• WHAT THE EXERCISE ASKS
Look through the listing below for the line with "Il Giubileo al MVSA di Sond" and the line with "约，加快产学研用协同发展。". Copy both, along with every line between them, exactly and with no pictures.

****************

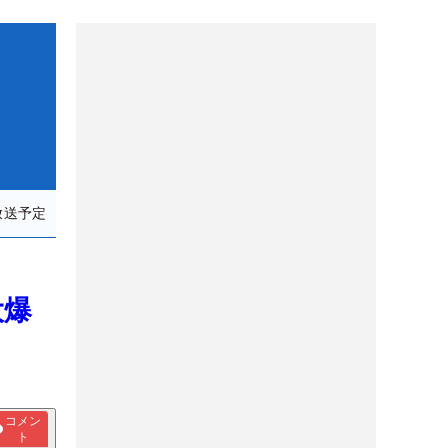
放送予定
大爆
コメン
ト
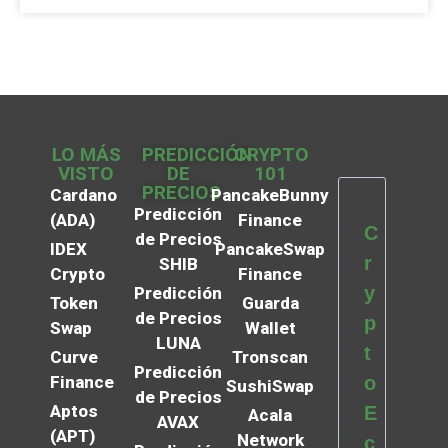
LO MÁS
PREDICCIÓN
CRYPTO
VISTO
DE
101
PRECIOS
Cardano
PancakeBunny
Predicción
(ADA)
Finance
C
de Precios
IDEX
PancakeSwap
r
SHIB
Crypto
Finance
y
Predicción
Token
Guarda
de Precios
p
Swap
Wallet
LUNA
t
Curve
Tronscan
Predicción
Finance
o
SushiSwap
de Precios
Aptos
E
Acala
AVAX
(APT)
Network
c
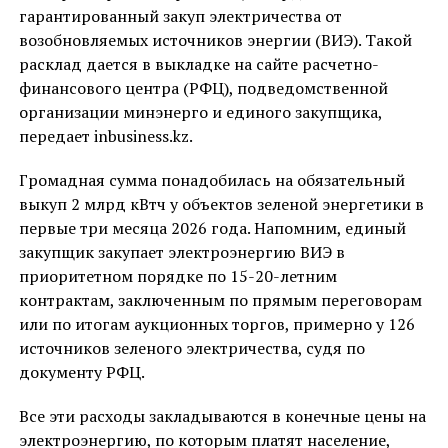
гарантированный закуп электричества от
возобновляемых источников энергии (ВИЭ). Такой
расклад дается в выкладке на сайте расчетно-
финансового центра (РФЦ), подведомственной
организации минэнерго и единого закупщика,
передает inbusiness.kz.
Громадная сумма понадобилась на обязательный
выкуп 2 млрд кВтч у объектов зеленой энергетики в
первые три месяца 2026 года. Напомним, единый
закупщик закупает электроэнергию ВИЭ в
приоритетном порядке по 15-20-летним
контрактам, заключенным по прямым переговорам
или по итогам аукционных торгов, примерно у 126
источников зеленого электричества, судя по
документу РФЦ.
Все эти расходы закладываются в конечные цены на
электроэнергию, по которым платят население,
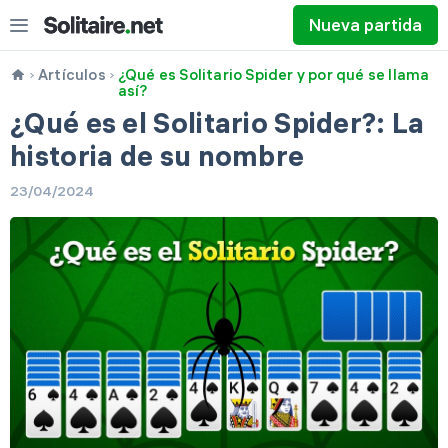
Nueva partida
Artículos
¿Qué es Solitario Spider y por qué se llama
así?
¿Qué es el Solitario Spider?: La
historia de su nombre
23/04/2024
Voltear 1
Voltear 3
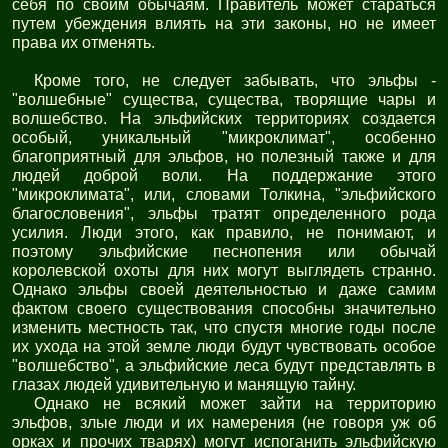
себя по своим обычаям. Правитель может стараться
путем убеждения влиять на эти законы, но не имеет
права их отменять.
Кроме того, не следует забывать, что эльфы -
"волшебные" существа, существа, творящие чары и
волшебство. На эльфийских территориях создается
особый, уникальный "микроклимат", особенно
благоприятный для эльфов, но полезный также и для
людей доброй воли. На поддержание этого
"микроклимата", или, словами Толкина, "эльфийского
благословения", эльфы тратят определенного рода
усилия. Люди этого, как правило, не понимают, и
поэтому эльфийские песнопения или обычай
королевской охоты для них могут выглядеть странно.
Однако эльфы своей деятельностью и даже самим
фактом своего существования способны значительно
изменить местность так, что спустя многие годы после
их ухода на этой земле люди будут чувствовать особое
"волшебство", а эльфийские леса будут представлять в
глазах людей удивительную и манящую тайну.
Однако не всякий может зайти на территорию
эльфов, злые люди и их намерения (не говоря уж об
орках и прочих тварях) могут испоганить эльфийскую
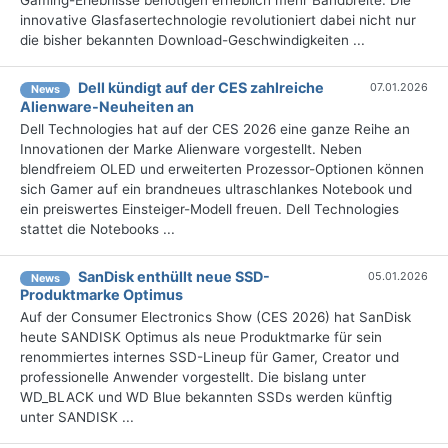
innovative Glasfasertechnologie revolutioniert dabei nicht nur
die bisher bekannten Download-Geschwindigkeiten ...
Dell kündigt auf der CES zahlreiche
07.01.2026
News
Alienware-Neuheiten an
Dell Technologies hat auf der CES 2026 eine ganze Reihe an
Innovationen der Marke Alienware vorgestellt. Neben
blendfreiem OLED und erweiterten Prozessor-Optionen können
sich Gamer auf ein brandneues ultraschlankes Notebook und
ein preiswertes Einsteiger-Modell freuen. Dell Technologies
stattet die Notebooks ...
SanDisk enthüllt neue SSD-
05.01.2026
News
Produktmarke Optimus
Auf der Consumer Electronics Show (CES 2026) hat SanDisk
heute SANDISK Optimus als neue Produktmarke für sein
renommiertes internes SSD-Lineup für Gamer, Creator und
professionelle Anwender vorgestellt. Die bislang unter
WD_BLACK und WD Blue bekannten SSDs werden künftig
unter SANDISK ...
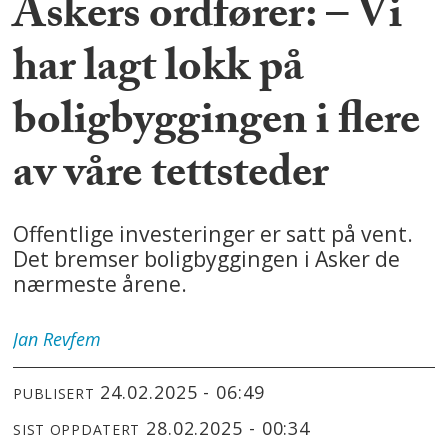
Askers ordfører: – Vi
har lagt lokk på
boligbyggingen i flere
av våre tettsteder
Offentlige investeringer er satt på vent.
Det bremser boligbyggingen i Asker de
nærmeste årene.
Jan
Revfem
24.02.2025 - 06:49
PUBLISERT
28.02.2025 - 00:34
SIST OPPDATERT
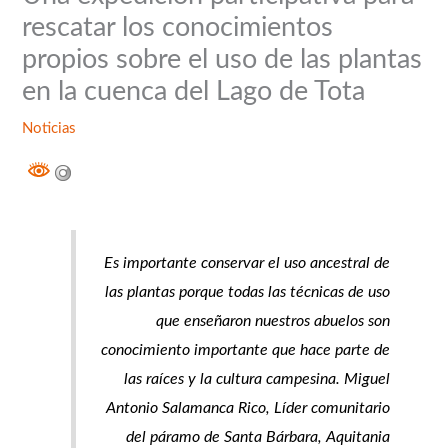
rescatar los conocimientos
propios sobre el uso de las plantas
en la cuenca del Lago de Tota
Noticias
Es importante conservar el uso ancestral de
las plantas porque todas las técnicas de uso
que enseñaron nuestros abuelos son
conocimiento importante que hace parte de
las raíces y la cultura campesina. Miguel
Antonio Salamanca Rico, Líder comunitario
del páramo de Santa Bárbara, Aquitania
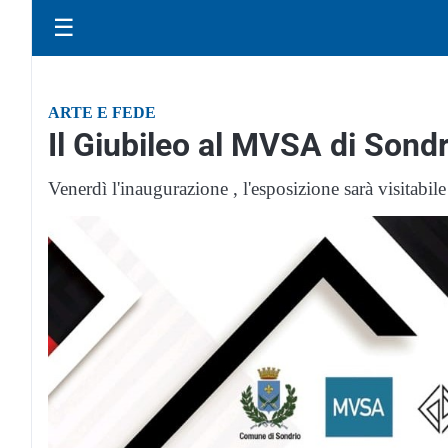
☰
ARTE E FEDE
Il Giubileo al MVSA di Sond
Venerdì l'inaugurazione , l'esposizione sarà visitabi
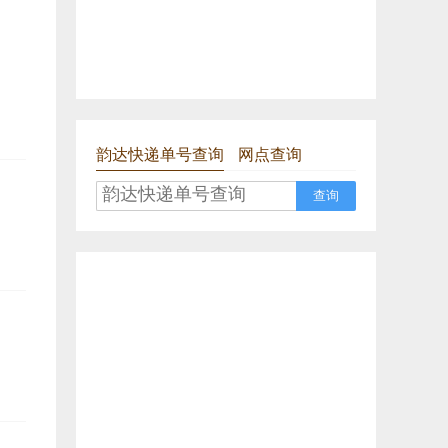
韵达快递单号查询
网点查询
查询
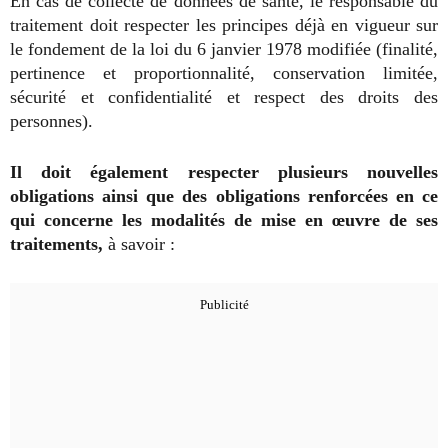
En cas de collecte de données de santé, le responsable du
traitement doit respecter les principes déjà en vigueur sur
le fondement de la loi du 6 janvier 1978 modifiée (finalité,
pertinence et proportionnalité, conservation limitée,
sécurité et confidentialité et respect des droits des
personnes).
Il doit également respecter plusieurs nouvelles
obligations ainsi que des obligations renforcées en ce
qui concerne les modalités de mise en œuvre de ses
traitements,
à savoir :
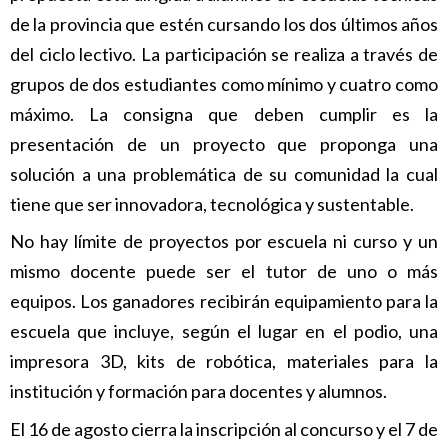
de la provincia que estén cursando los dos últimos años
del ciclo lectivo. La participación se realiza a través de
grupos de dos estudiantes como mínimo y cuatro como
máximo. La consigna que deben cumplir es la
presentación de un proyecto que proponga una
solución a una problemática de su comunidad la cual
tiene que ser innovadora, tecnológica y sustentable.
No hay límite de proyectos por escuela ni curso y un
mismo docente puede ser el tutor de uno o más
equipos. Los ganadores recibirán equipamiento para la
escuela que incluye, según el lugar en el podio, una
impresora 3D, kits de robótica, materiales para la
institución y formación para docentes y alumnos.
El 16 de agosto cierra la inscripción al concurso y el 7 de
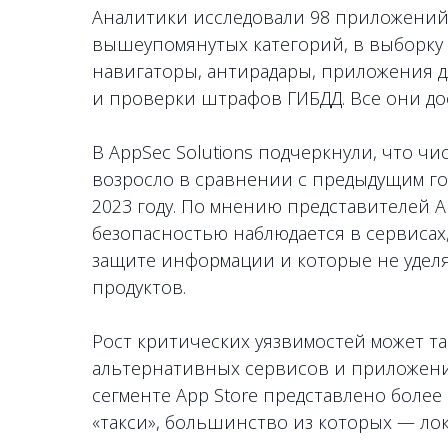
Аналитики исследовали 98 приложений,
вышеупомянутых категорий, в выборку
навигаторы, антирадары, приложения 
и проверки штрафов ГИБДД. Все они дост
В AppSec Solutions подчеркнули, что ч
возросло в сравнении с предыдущим год
2023 году. По мнению представителей 
безопасностью наблюдается в сервисах,
защите информации и которые не удел
продуктов.
Рост критических уязвимостей может та
альтернативных сервисов и приложений
сегменте App Store представлено боле
«такси», большинство из которых — л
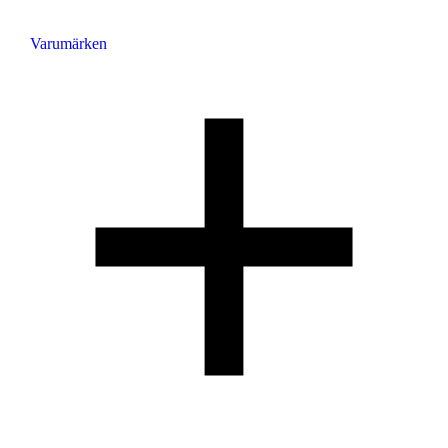
Varumärken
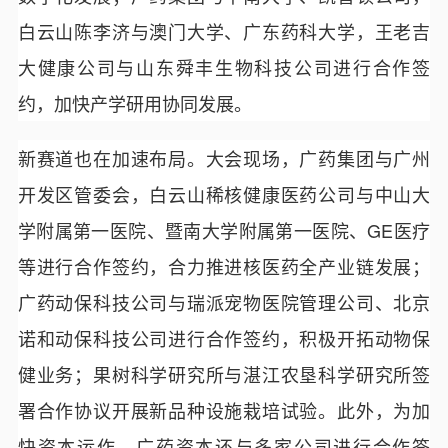
白云山陈李济与澳门大学、广东药科大学，王老吉
大健康公司与山东舜丰生物科技公司进行合作签
约，加快产学研用协同发展。
新赛道也在加速布局。大会现场，广药集团与广州
开发区管委会，白云山稀核健康医药公司与中山大
学附属第一医院、暨南大学附属第一医院、GE医疗
等进行合作签约，合力推进核医药全产业链发展；
广药动保科技公司与瑞派宠物医院管理公司、北京
诺和动保科技公司进行合作签约，积极开拓动物保
健业务；果树科学研究所与湛江农垦科学研究所签
署合作协议开展新品种设施栽培试验。此外，为加
快资本运作，广药资本还与多家公司进行合作签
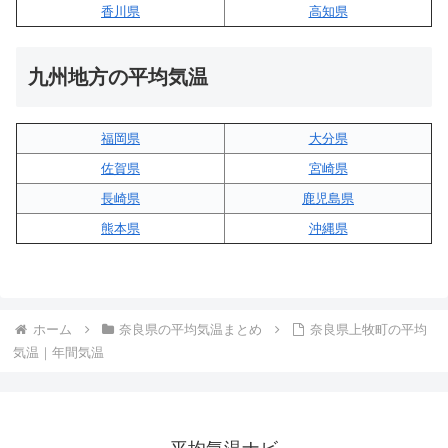
香川県
高知県
九州地方の平均気温
福岡県
大分県
佐賀県
宮崎県
長崎県
鹿児島県
熊本県
沖縄県
ホーム
奈良県の平均気温まとめ
奈良県上牧町の平均
気温｜年間気温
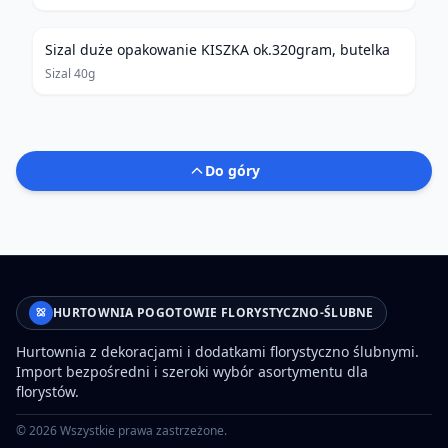
Sizal duże opakowanie KISZKA ok.320gram, butelka
Sizal 40g
Do góry
HURTOWNIA POGOTOWIE FLORYSTYCZNO-ŚLUBNE
Hurtownia z dekoracjami i dodatkami florystyczno ślubnymi.
Import bezpośredni i szeroki wybór asortymentu dla
florystów.
©
2026
Wszystkie prawa zastrzeżone.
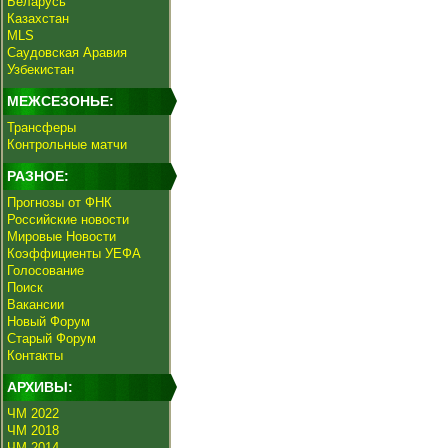
Беларусь
Казахстан
MLS
Саудовская Аравия
Узбекистан
МЕЖСЕЗОНЬЕ:
Трансферы
Контрольные матчи
РАЗНОЕ:
Прогнозы от ФНК
Российские новости
Мировые Новости
Коэффициенты УЕФА
Голосование
Поиск
Вакансии
Новый Форум
Старый Форум
Контакты
АРХИВЫ:
ЧМ 2022
ЧМ 2018
ЧМ 2014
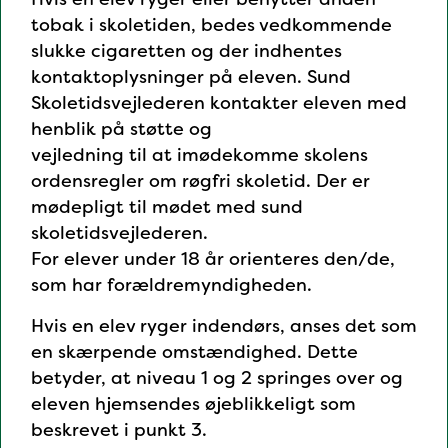
tobak i skoletiden, bedes vedkommende
slukke cigaretten og der indhentes
kontaktoplysninger på eleven. Sund
Skoletidsvejlederen kontakter eleven med
henblik på støtte og
vejledning til at imødekomme skolens
ordensregler om røgfri skoletid. Der er
mødepligt til mødet med sund
skoletidsvejlederen.
For elever under 18 år orienteres den/de,
som har forældremyndigheden.
Hvis en elev ryger indendørs, anses det som
en skærpende omstændighed. Dette
betyder, at niveau 1 og 2 springes over og
eleven hjemsendes øjeblikkeligt som
beskrevet i punkt 3.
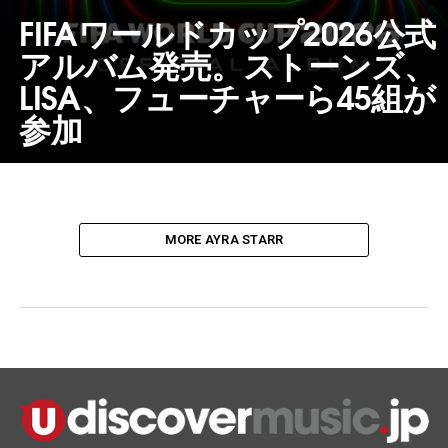
FIFAワールドカップ2026公式
アルバム発売。ストーンズ、
LISA、フューチャーら45組が
参加
MORE AYRA STARR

****************

• WRITTEN ANSWER
Il Giubileo al MVSA di Sond
Venerdì l'inaugurazione , l'esposizione sarà visitabi
韵达快递单号查询
网点查询
查询
En cas de collecte de données de santé, le responsable du
traitement doit respecter les principes déjà en vigueur sur
le fondement de la loi du 6 janvier 1978 modifiée (finalité,
pertinence et proportionnalité, conservation limitée,
sécurité et confidentialité et respect des droits des
personnes).
Il doit également respecter plusieurs nouvelles
obligations ainsi que des obligations renforcées en ce
qui concerne les modalités de mise en œuvre de ses
traitements,
à savoir :
de la provincia que estén cursando los dos últimos años
del ciclo lectivo. La participación se realiza a través de
grupos de dos estudiantes como mínimo y cuatro como
máximo. La consigna que deben cumplir es la
presentación de un proyecto que proponga una
solución a una problemática de su comunidad la cual
tiene que ser innovadora, tecnológica y sustentable.
No hay límite de proyectos por escuela ni curso y un
mismo docente puede ser el tutor de uno o más
equipos. Los ganadores recibirán equipamiento para la
escuela que incluye, según el lugar en el podio, una
impresora 3D, kits de robótica, materiales para la
institución y formación para docentes y alumnos.
El 16 de agosto cierra la inscripción al concurso y el 7 de
Аналитики исследовали 98 приложений,
вышеупомянутых категорий, в выборку
навигаторы, антирадары, приложения 
и проверки штрафов ГИБДД. Все они дост
В AppSec Solutions подчеркнули, что ч
возросло в сравнении с предыдущим год
2023 году. По мнению представителей 
безопасностью наблюдается в сервисах,
защите информации и которые не удел
продуктов.
Рост критических уязвимостей может та
альтернативных сервисов и приложений
сегменте App Store представлено боле
«такси», большинство из которых — л
Varumärken
白云山陈李济与澳门大学、广东药科大学，王老吉
大健康公司与山东舜丰生物科技公司进行合作签
约，加快产学研用协同发展。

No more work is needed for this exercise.